In-house LLM-application by Spring AI + Ollama

Thanaphoom Babparn
8 min readApr 5, 2024

--

Introduction

Hello everyone, another of LLM blog post from product backend developer 😂 . In this blog post, We are going to explore more about Spring AI + Ollama.

Spring Boot, If we discuss in Java developer community, no one not know about this wonderful framework for sure. And recently, Spring team has been developing the way to integrated to LLM. As a developer, Our time for expanding knowledge has come.
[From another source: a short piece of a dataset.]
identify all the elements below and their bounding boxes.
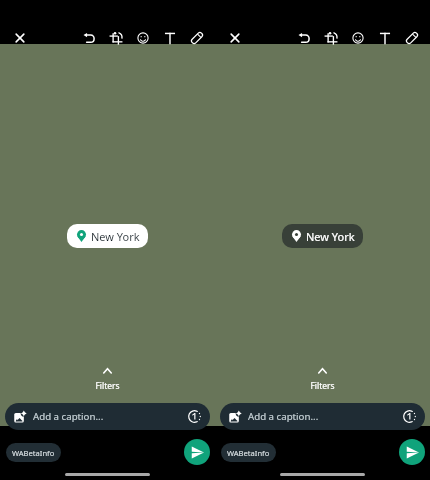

Anyway, I wrote another blog post about LangChain4j which it’s able to integrate to Spring Boot as well. Feel free to check if you interested.

Okay, Let’s start our Spring AI + Ollama project

Prerequisites

LLM (Large Language Models)

AI model that are created from large dataset for thinking and generating the ideas/contents like human. On each model has its own Pros depend on the purpose of training and the using dataset. Some of them are using in general context, some of them able to using in special way e.g. Coding and etc.

Well-known example

  • GPT-3/4 (OpenAI)
  • Llama 2 (Meta)

Ollama

Ollama — The one of option that you can run LLM on your laptop or container to serve open-source LLM. So you don’t need to connect AI provider directly e.g. GPT model from OpenAI but using alternative model as alternative.

As of now, There are many options for Ollama. For example, Mistral, Llama2, Gemma, and etc. And we can interact with them by using CLI (Command Line Interface), REST API and SDK (Software Development Kit).

Checkout below sites for more informations

RAG (Retrieval-Augmented Generation)

Retrieval-Augmented Generation (RAG) is the process to optimizing output of LLM by adding knowledge base as extras from the trained data before the model make the response/answer.

  • Generation is meaning LLM generate data from user query and create the new result base on the knowledge of LLM
  • But if the data is too general, out of date, or you need the data that specific to your business?
  • So? Retrieval-Augmented is meaning we will placing the data source (somewhere else) and called it documents.
  • Then before LLM create the response, We will retrieve the similar documents and attach together with prompt and send it to LLM for consideration of answer.

More information about RAG, Please kindly check here. I think this is the best one.

Vector Database

Vector Database is the database which designed to store data as vector (series of numerical).

  • Inserting => Transform document/chunk of text to vector and store to database
  • Retrieving => Searching data by similarity/context of data and return. (Similarity search)
Source: What is a Vector Database?

Spring AI Project

Spring AI has inspiration from LangChain (Python) which able to integrated with AI and many LLM. As of now, There are options for models and vector database. You can see the documentation of Spring AI directly on the site.

Source: Spring AI Documentation

Vaadin

Vaadin is the framework to create web application with Java/Kotlin. Nothing much, I just want to trying something with Vaadin so I took the chance. If you interested, you can start the project by below site.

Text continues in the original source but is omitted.